Da máfia siciliana ao Primeiro Comando da Capital (PCC), a cartilha do crime organizado começa com a corrupção das forças policiais e expande os tentáculos para a infiltração no Estado. A fórmula - que levou países ao caos, como México e Colômbia - é conhecida, e a história tende a se repetir. Em São Paulo, o assassinato de Vinicius Gritzbach no aeroporto de Guarulhos, em novembro, escancarou o envolvimento de policiais militares e de investigadores da Polícia Civil com o PCC.

A corrupção das forças de segurança possibilita a lavagem de dinheiro proveniente do tráfico de drogas com a diversificação dos negócios. Em 2024, o Ministério Público de São Paulo (MP-SP) revelou que o PCC controlava empresas concessionárias na prestação do serviço de transporte coletivo na capital.

Também no ano passado, o envolvimento de facções nas eleições municipais entrou no radar dos investigadores pelo país. “Não existe crime organizado sem a corrupção de forças de segurança, sem a corrupção do Estado. A polícia é a primeira organização que é vítima, mas isso chega até outras esferas e entra na sociedade”, alerta o professor da Fundação Getúlio Vargas (FGV) e membro do Fórum Brasileiro de Segurança Pública Rafael Alcadipani.

Ele cobra medidas para combater a corrupção policial e um controle rígido dentro das corporações para atenuar os casos de envolvimento de policiais com o crime organizado, além de uma melhor remuneração para o efetivo. “O PCC é uma das maiores empresas de logística do mundo, que traz a droga do país andino, entrega na Europa, na África e em outros lugares com um ganho estratosférico, além da droga vendida no Brasil. É uma organização com muito dinheiro. Aí você pega um policial mal remunerado - que precisa melhorar sua formação, que precisa melhorar sua doutrina - e ele vira uma presa fácil para o crime organizado”, analisa o professor.

Alcadipani ressalta a necessidade da mudança de cultura nas corporações para combater a corrupção dentro da segurança pública. “Uma polícia que passou por essa transição foi a Polícia Federal. Tinha problemas sérios e hoje não podemos dizer que não existe [corrupção], mas há um controle. Além da remuneração, precisa melhorar a doutrina. A instituição toda tem que estar com uma doutrina muito forte de enfrentamento à corrupção.”

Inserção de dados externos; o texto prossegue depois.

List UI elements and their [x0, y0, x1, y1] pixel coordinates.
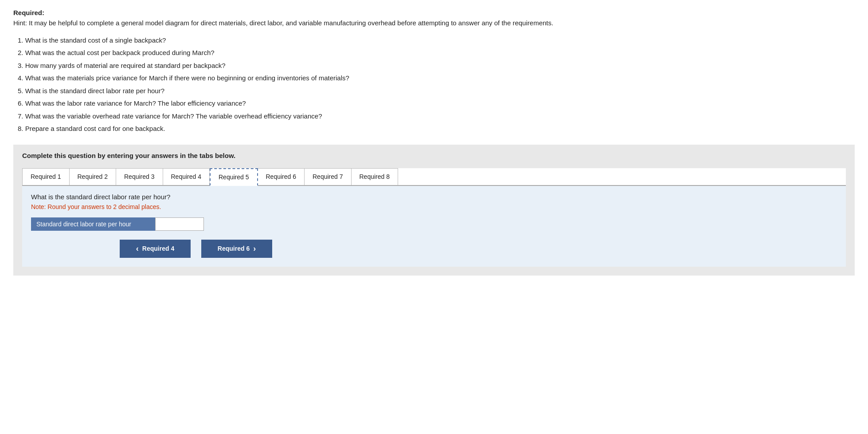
question-item: 4. What was the materials price variance…	[18, 73, 855, 83]
question-item: 6. What was the labor rate variance for …	[18, 99, 855, 109]
nav-buttons: Required 4 Required 6	[31, 240, 837, 258]
forward-button[interactable]: Required 6	[201, 240, 272, 258]
tab-req2[interactable]: Required 2	[70, 168, 117, 185]
tab-req8[interactable]: Required 8	[352, 168, 399, 185]
back-button[interactable]: Required 4	[120, 240, 191, 258]
question-item: 2. What was the actual cost per backpack…	[18, 48, 855, 58]
question-item: 7. What was the variable overhead rate v…	[18, 111, 855, 122]
required-label: Required:	[13, 9, 855, 16]
tab-req6[interactable]: Required 6	[258, 168, 305, 185]
questions-list: 1. What is the standard cost of a single…	[13, 36, 855, 134]
tab-question: What is the standard direct labor rate p…	[31, 193, 837, 201]
question-item: 5. What is the standard direct labor rat…	[18, 86, 855, 96]
tab-note: Note: Round your answers to 2 decimal pl…	[31, 203, 837, 210]
tab-content: What is the standard direct labor rate p…	[22, 186, 846, 267]
tab-req3[interactable]: Required 3	[116, 168, 163, 185]
tab-req5[interactable]: Required 5	[210, 168, 258, 186]
complete-box-label: Complete this question by entering your …	[22, 152, 846, 159]
hint-text: Hint: It may be helpful to complete a ge…	[13, 18, 855, 28]
answer-label: Standard direct labor rate per hour	[31, 217, 155, 231]
question-item: 1. What is the standard cost of a single…	[18, 36, 855, 46]
answer-input[interactable]	[155, 217, 204, 231]
question-item: 3. How many yards of material are requir…	[18, 61, 855, 71]
question-item: 8. Prepare a standard cost card for one …	[18, 124, 855, 134]
tab-req7[interactable]: Required 7	[305, 168, 352, 185]
back-button-label: Required 4	[142, 245, 174, 252]
chevron-right-icon	[253, 244, 256, 253]
tab-req1[interactable]: Required 1	[22, 168, 70, 185]
tab-req4[interactable]: Required 4	[163, 168, 210, 185]
forward-button-label: Required 6	[218, 245, 250, 252]
tabs-container: Required 1Required 2Required 3Required 4…	[22, 168, 846, 186]
answer-row: Standard direct labor rate per hour	[31, 217, 837, 231]
chevron-left-icon	[136, 244, 139, 253]
complete-box: Complete this question by entering your …	[13, 145, 855, 276]
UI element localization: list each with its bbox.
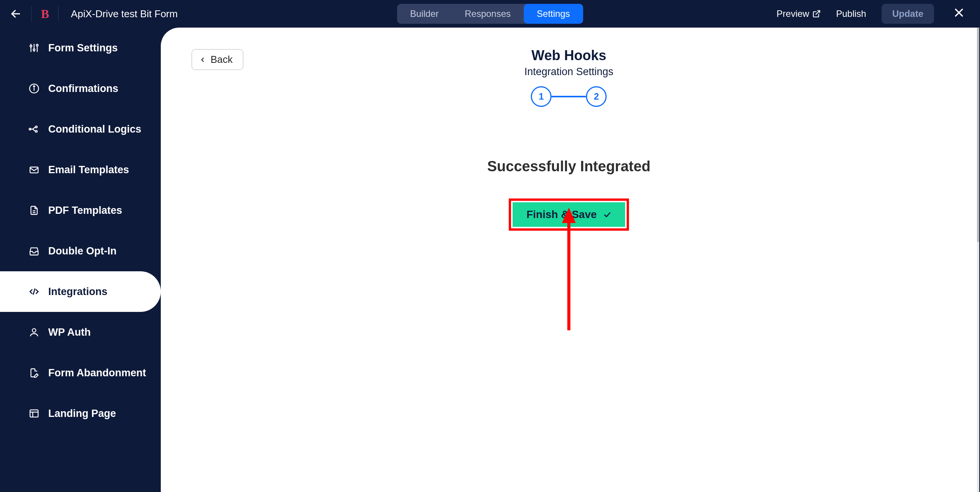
arrow-shaft	[567, 223, 570, 330]
step-connector	[552, 96, 586, 97]
sidebar-item-form-settings[interactable]: Form Settings	[0, 28, 161, 68]
svg-rect-20	[30, 410, 38, 417]
back-label: Back	[211, 54, 233, 66]
branch-icon	[28, 123, 40, 135]
form-title: ApiX-Drive test Bit Form	[71, 8, 178, 20]
topbar-right: Preview Publish Update	[777, 4, 965, 24]
external-link-icon	[812, 10, 821, 18]
sidebar-item-integrations[interactable]: Integrations	[0, 271, 161, 312]
sidebar-item-label: Landing Page	[48, 408, 116, 420]
mail-icon	[28, 164, 40, 175]
sidebar-item-label: Form Settings	[48, 42, 118, 54]
file-icon	[28, 205, 40, 216]
main-tabs: Builder Responses Settings	[397, 4, 583, 24]
publish-button[interactable]: Publish	[836, 8, 866, 19]
svg-point-7	[33, 49, 35, 51]
tab-builder[interactable]: Builder	[397, 4, 452, 24]
sidebar-item-email-templates[interactable]: Email Templates	[0, 149, 161, 190]
page-head: Web Hooks Integration Settings 1 2	[524, 48, 614, 107]
preview-button[interactable]: Preview	[777, 8, 821, 19]
topbar: B ApiX-Drive test Bit Form Builder Respo…	[0, 0, 980, 28]
file-edit-icon	[28, 367, 40, 379]
step-2[interactable]: 2	[586, 86, 607, 107]
scrollbar-thumb[interactable]	[977, 28, 979, 242]
sidebar-item-form-abandonment[interactable]: Form Abandonment	[0, 353, 161, 393]
back-arrow-icon[interactable]	[9, 7, 22, 20]
stepper: 1 2	[524, 86, 614, 107]
step-1[interactable]: 1	[531, 86, 552, 107]
sidebar-item-wp-auth[interactable]: WP Auth	[0, 312, 161, 353]
annotation-arrow	[562, 208, 576, 330]
tab-responses[interactable]: Responses	[452, 4, 524, 24]
svg-point-8	[36, 44, 38, 46]
chevron-left-icon	[199, 56, 206, 63]
svg-point-19	[32, 329, 36, 332]
finish-label: Finish & Save	[526, 208, 597, 221]
svg-line-18	[33, 289, 35, 295]
brand-logo[interactable]: B	[41, 7, 49, 21]
sidebar-item-label: WP Auth	[48, 326, 91, 338]
inbox-icon	[28, 245, 40, 257]
close-icon[interactable]	[953, 7, 965, 21]
info-icon	[28, 83, 40, 94]
sliders-icon	[28, 42, 40, 54]
sidebar-item-conditional-logics[interactable]: Conditional Logics	[0, 109, 161, 149]
sidebar-item-label: Email Templates	[48, 164, 129, 176]
sidebar: Form Settings Confirmations Conditional …	[0, 28, 161, 492]
sidebar-item-label: PDF Templates	[48, 205, 122, 216]
svg-point-11	[33, 86, 34, 87]
sidebar-item-label: Form Abandonment	[48, 367, 146, 379]
svg-line-0	[816, 11, 820, 15]
divider	[58, 6, 59, 21]
code-icon	[28, 286, 40, 297]
sidebar-item-confirmations[interactable]: Confirmations	[0, 68, 161, 109]
sidebar-item-landing-page[interactable]: Landing Page	[0, 393, 161, 434]
update-button[interactable]: Update	[882, 4, 934, 24]
main-panel: Back Web Hooks Integration Settings 1 2 …	[161, 28, 977, 492]
sidebar-item-pdf-templates[interactable]: PDF Templates	[0, 190, 161, 231]
success-message: Successfully Integrated	[191, 158, 946, 175]
topbar-left: B ApiX-Drive test Bit Form	[9, 6, 178, 21]
svg-rect-15	[30, 167, 38, 173]
tab-settings[interactable]: Settings	[524, 4, 583, 24]
sidebar-item-label: Conditional Logics	[48, 123, 141, 135]
sidebar-item-label: Confirmations	[48, 83, 118, 95]
divider	[31, 6, 32, 21]
page-title: Web Hooks	[524, 48, 614, 64]
svg-point-6	[30, 45, 32, 47]
sidebar-item-label: Double Opt-In	[48, 245, 116, 257]
arrow-head-icon	[562, 208, 576, 223]
check-icon	[603, 210, 611, 219]
user-icon	[28, 326, 40, 338]
layout-icon	[28, 408, 40, 419]
preview-label: Preview	[777, 8, 809, 19]
back-button[interactable]: Back	[191, 49, 243, 70]
svg-point-13	[36, 131, 38, 133]
svg-point-12	[36, 126, 38, 128]
page-subtitle: Integration Settings	[524, 66, 614, 78]
sidebar-item-label: Integrations	[48, 286, 108, 298]
sidebar-item-double-opt-in[interactable]: Double Opt-In	[0, 231, 161, 271]
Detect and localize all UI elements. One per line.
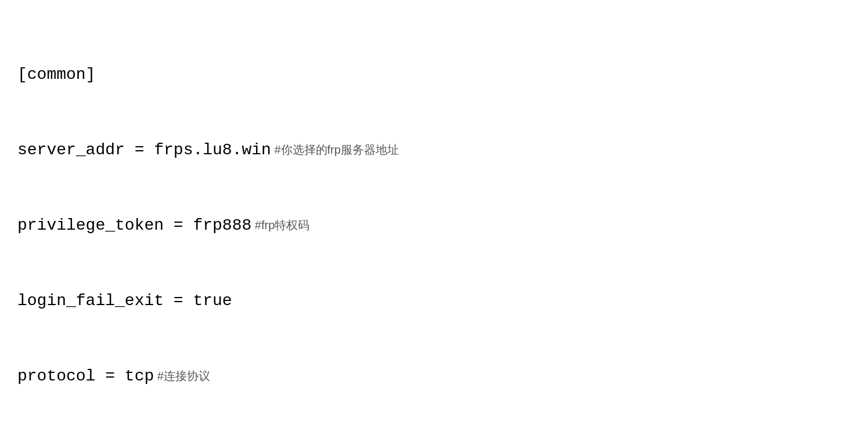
server-addr-comment: #你选择的frp服务器地址 bbox=[271, 143, 399, 156]
line-privilege-token: privilege_token = frp888 #frp特权码 bbox=[17, 213, 851, 238]
privilege-token-text: privilege_token = frp888 bbox=[17, 216, 251, 234]
line-server-addr: server_addr = frps.lu8.win #你选择的frp服务器地址 bbox=[17, 137, 851, 162]
login-fail-exit-text: login_fail_exit = true bbox=[17, 292, 232, 310]
line-common-section: [common] bbox=[17, 62, 851, 87]
protocol-comment: #连接协议 bbox=[154, 370, 210, 383]
protocol-text: protocol = tcp bbox=[17, 367, 154, 385]
privilege-token-comment: #frp特权码 bbox=[251, 219, 309, 231]
server-addr-text: server_addr = frps.lu8.win bbox=[17, 141, 271, 159]
common-section-text: [common] bbox=[17, 66, 95, 84]
line-protocol: protocol = tcp #连接协议 bbox=[17, 364, 851, 389]
line-login-fail-exit: login_fail_exit = true bbox=[17, 288, 851, 313]
config-content: [common] server_addr = frps.lu8.win #你选择… bbox=[17, 12, 851, 435]
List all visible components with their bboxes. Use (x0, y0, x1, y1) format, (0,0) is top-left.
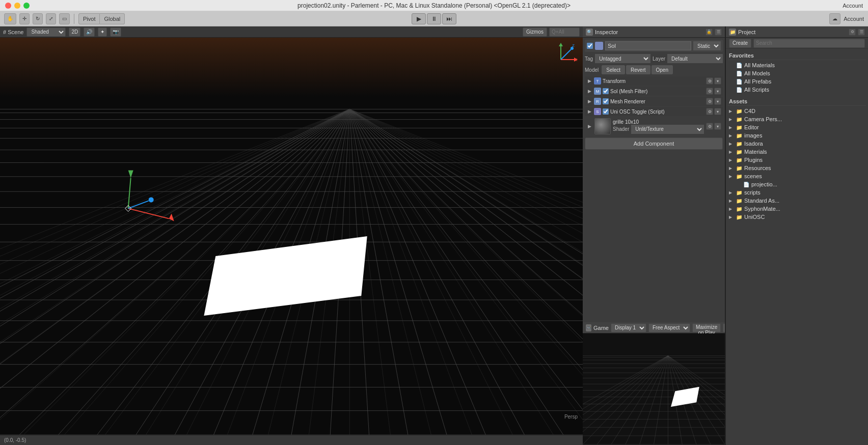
scale-tool-button[interactable]: ⤢ (46, 13, 56, 24)
tag-layer-row: Tag Untagged Layer Default (585, 54, 723, 63)
script-expand[interactable]: ▶ (586, 108, 592, 115)
inspector-menu-button[interactable]: ☰ (715, 29, 722, 36)
rotate-tool-button[interactable]: ↻ (33, 13, 43, 24)
toolbar-separator (74, 14, 74, 24)
favorites-item[interactable]: 📄All Models (728, 69, 866, 77)
mesh-filter-checkbox[interactable] (603, 88, 609, 94)
layer-dropdown[interactable]: Default (667, 54, 723, 63)
pause-button[interactable]: ⏸ (427, 13, 441, 24)
project-search-input[interactable] (753, 39, 865, 48)
persp-label: Persp (564, 414, 578, 420)
select-tab[interactable]: Select (602, 65, 625, 74)
scene-section: # Scene Shaded Wireframe 2D 🔊 ✦ 📷 Gizmos (0, 26, 583, 445)
project-settings-button[interactable]: ⚙ (849, 29, 856, 36)
asset-item[interactable]: ▶📁scenes (728, 172, 866, 180)
asset-item[interactable]: ▶📁Standard As... (728, 197, 866, 205)
mesh-renderer-checkbox[interactable] (603, 98, 609, 104)
mesh-renderer-expand[interactable]: ▶ (586, 98, 592, 104)
open-tab[interactable]: Open (652, 65, 673, 74)
display-dropdown[interactable]: Display 1 (611, 323, 646, 332)
status-bar: (0.0, -0.5) (0, 435, 583, 445)
2d-toggle[interactable]: 2D (69, 27, 80, 37)
asset-item[interactable]: ▶📁Camera Pers... (728, 115, 866, 123)
step-button[interactable]: ⏭ (442, 13, 456, 24)
game-icon: 🎮 (586, 324, 591, 331)
script-settings-button[interactable]: ⚙ (706, 108, 713, 115)
asset-item-label: projectio... (751, 181, 777, 187)
scene-search[interactable] (549, 27, 580, 37)
effects-toggle[interactable]: ✦ (98, 27, 107, 37)
asset-item-label: images (744, 132, 762, 138)
asset-item[interactable]: ▶📁Resources (728, 164, 866, 172)
favorites-item[interactable]: 📄All Scripts (728, 86, 866, 94)
script-checkbox[interactable] (603, 108, 609, 115)
cloud-button[interactable]: ☁ (829, 13, 840, 24)
asset-item[interactable]: ▶📁images (728, 131, 866, 140)
asset-item[interactable]: ▶📁Plugins (728, 156, 866, 164)
favorites-item[interactable]: 📄All Materials (728, 61, 866, 69)
inspector-lock-button[interactable]: 🔒 (706, 29, 713, 36)
asset-item[interactable]: 📄projectio... (728, 180, 866, 188)
project-menu-button[interactable]: ☰ (858, 29, 865, 36)
material-name: grille 10x10 (613, 119, 704, 125)
script-menu-button[interactable]: ▾ (714, 108, 721, 115)
asset-item-label: scripts (744, 189, 761, 196)
favorites-list: 📄All Materials📄All Models📄All Prefabs📄Al… (728, 61, 866, 94)
transform-expand[interactable]: ▶ (586, 78, 592, 84)
transform-icon: T (594, 77, 601, 85)
audio-toggle[interactable]: 🔊 (84, 27, 95, 37)
mesh-renderer-menu-button[interactable]: ▾ (714, 98, 721, 105)
transform-settings-button[interactable]: ⚙ (706, 77, 713, 85)
aspect-dropdown[interactable]: Free Aspect (648, 323, 690, 332)
revert-tab[interactable]: Revert (626, 65, 650, 74)
file-icon: 📄 (736, 70, 743, 77)
gizmos-button[interactable]: Gizmos (523, 27, 547, 37)
asset-item[interactable]: ▶📁Materials (728, 148, 866, 156)
asset-item[interactable]: ▶📁Editor (728, 123, 866, 131)
asset-item[interactable]: ▶📁Isadora (728, 140, 866, 148)
tag-label: Tag (585, 56, 593, 62)
material-settings-button[interactable]: ⚙ (706, 123, 713, 130)
close-button[interactable] (5, 3, 11, 9)
maximize-on-play-button[interactable]: Maximize on Play (692, 323, 721, 332)
tag-dropdown[interactable]: Untagged (595, 54, 650, 63)
favorites-item[interactable]: 📄All Prefabs (728, 77, 866, 86)
asset-item-label: UniOSC (744, 214, 765, 220)
mesh-renderer-settings-button[interactable]: ⚙ (706, 98, 713, 105)
transform-menu-button[interactable]: ▾ (714, 77, 721, 85)
rect-tool-button[interactable]: ▭ (59, 13, 70, 24)
shading-dropdown[interactable]: Shaded Wireframe (26, 27, 66, 37)
mesh-filter-menu-button[interactable]: ▾ (714, 88, 721, 95)
object-active-checkbox[interactable] (587, 43, 593, 49)
asset-item[interactable]: ▶📁C4D (728, 107, 866, 115)
object-name-input[interactable] (605, 41, 691, 50)
asset-item[interactable]: ▶📁scripts (728, 188, 866, 197)
mesh-filter-settings-button[interactable]: ⚙ (706, 88, 713, 95)
svg-text:X: X (575, 58, 578, 62)
pivot-button[interactable]: Pivot (78, 13, 100, 24)
svg-marker-1 (559, 43, 563, 46)
asset-item-label: SyphonMate... (744, 206, 780, 212)
right-column: 🔍 Inspector 🔒 ☰ Static (583, 26, 868, 445)
minimize-button[interactable] (14, 3, 20, 9)
asset-item[interactable]: ▶📁SyphonMate... (728, 205, 866, 213)
camera-toggle[interactable]: 📷 (110, 27, 121, 37)
material-menu-button[interactable]: ▾ (714, 123, 721, 130)
folder-icon: 📁 (736, 124, 743, 131)
maximize-button[interactable] (23, 3, 30, 9)
global-button[interactable]: Global (100, 13, 125, 24)
mesh-filter-icon: M (594, 88, 601, 95)
game-title: Game (593, 325, 609, 331)
add-component-button[interactable]: Add Component (585, 137, 723, 150)
asset-item[interactable]: ▶📁UniOSC (728, 213, 866, 221)
account-label: Account (843, 3, 863, 9)
mesh-filter-expand[interactable]: ▶ (586, 88, 592, 94)
static-dropdown[interactable]: Static (693, 41, 721, 50)
create-button[interactable]: Create (729, 39, 751, 48)
folder-icon: 📁 (736, 197, 743, 204)
move-tool-button[interactable]: ✛ (19, 13, 30, 24)
hand-tool-button[interactable]: ✋ (4, 13, 16, 24)
material-expand[interactable]: ▶ (586, 123, 592, 129)
play-button[interactable]: ▶ (412, 13, 426, 24)
shader-dropdown[interactable]: Unlit/Texture (631, 125, 704, 134)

Ele sugere um controle para identificação de casos de incompatibilidade de patrimônio entre as forças de segurança, medida adotada nos Estados Unidos e na Itália, países que combateram organizações mafiosas. “Quando a incompatibilidade do patrimônio é gritante, inverte o ônus da prova. É necessário mudar a legislação para perceber uma incompatibilidade entre a remuneração e o patrimônio da pessoa, uma discrepância entre a história dele, o patrimônio e a vida que leva. Nesses casos, precisamos de ações mais diretas e colocadas”, defende.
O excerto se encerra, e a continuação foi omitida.